- **Directions for this task**: Only those lines in the data below from the line containing "ИННОВАЦИИ ОТ HAULOT" through the line containing "Description", both included, should be restated word for word.

—————

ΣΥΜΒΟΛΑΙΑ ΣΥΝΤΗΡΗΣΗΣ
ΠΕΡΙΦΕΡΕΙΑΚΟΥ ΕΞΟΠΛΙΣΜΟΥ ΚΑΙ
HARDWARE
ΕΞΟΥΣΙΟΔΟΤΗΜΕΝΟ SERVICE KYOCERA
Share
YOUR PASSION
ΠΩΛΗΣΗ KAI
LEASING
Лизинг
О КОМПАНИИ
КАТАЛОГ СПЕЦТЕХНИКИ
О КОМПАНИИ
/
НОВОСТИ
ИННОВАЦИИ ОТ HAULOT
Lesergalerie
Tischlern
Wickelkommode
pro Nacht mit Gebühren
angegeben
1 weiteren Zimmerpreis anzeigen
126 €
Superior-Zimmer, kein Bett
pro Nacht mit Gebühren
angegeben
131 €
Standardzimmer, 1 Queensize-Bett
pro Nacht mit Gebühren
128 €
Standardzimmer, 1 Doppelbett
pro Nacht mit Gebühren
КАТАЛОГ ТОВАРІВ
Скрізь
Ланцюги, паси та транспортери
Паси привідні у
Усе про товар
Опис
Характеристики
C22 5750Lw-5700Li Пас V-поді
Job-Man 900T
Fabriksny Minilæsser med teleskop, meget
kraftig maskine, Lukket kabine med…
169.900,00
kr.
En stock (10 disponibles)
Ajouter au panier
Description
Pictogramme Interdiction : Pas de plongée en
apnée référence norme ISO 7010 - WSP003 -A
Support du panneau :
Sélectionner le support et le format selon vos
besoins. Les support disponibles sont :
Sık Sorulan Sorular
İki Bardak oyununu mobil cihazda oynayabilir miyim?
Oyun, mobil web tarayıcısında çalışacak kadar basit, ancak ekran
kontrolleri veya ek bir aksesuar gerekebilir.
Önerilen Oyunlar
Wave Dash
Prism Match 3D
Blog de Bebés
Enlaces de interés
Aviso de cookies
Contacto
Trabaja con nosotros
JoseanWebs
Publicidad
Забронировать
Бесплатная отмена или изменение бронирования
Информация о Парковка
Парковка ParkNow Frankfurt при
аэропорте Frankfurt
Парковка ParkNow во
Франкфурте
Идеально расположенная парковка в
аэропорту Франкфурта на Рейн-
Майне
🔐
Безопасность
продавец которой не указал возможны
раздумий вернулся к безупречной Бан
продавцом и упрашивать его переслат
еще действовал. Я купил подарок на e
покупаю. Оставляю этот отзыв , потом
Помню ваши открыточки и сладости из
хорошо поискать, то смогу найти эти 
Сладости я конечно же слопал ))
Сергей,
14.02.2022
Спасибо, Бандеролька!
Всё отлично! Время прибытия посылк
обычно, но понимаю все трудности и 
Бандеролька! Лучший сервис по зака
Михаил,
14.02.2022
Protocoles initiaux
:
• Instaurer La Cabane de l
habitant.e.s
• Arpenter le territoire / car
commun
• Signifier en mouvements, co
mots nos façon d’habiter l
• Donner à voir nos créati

—————

- **Output of the task**:
ИННОВАЦИИ ОТ HAULOT
Lesergalerie
Tischlern
Wickelkommode
pro Nacht mit Gebühren
angegeben
1 weiteren Zimmerpreis anzeigen
126 €
Superior-Zimmer, kein Bett
pro Nacht mit Gebühren
angegeben
131 €
Standardzimmer, 1 Queensize-Bett
pro Nacht mit Gebühren
128 €
Standardzimmer, 1 Doppelbett
pro Nacht mit Gebühren
КАТАЛОГ ТОВАРІВ
Скрізь
Ланцюги, паси та транспортери
Паси привідні у
Усе про товар
Опис
Характеристики
C22 5750Lw-5700Li Пас V-поді
Job-Man 900T
Fabriksny Minilæsser med teleskop, meget
kraftig maskine, Lukket kabine med…
169.900,00
kr.
En stock (10 disponibles)
Ajouter au panier
Description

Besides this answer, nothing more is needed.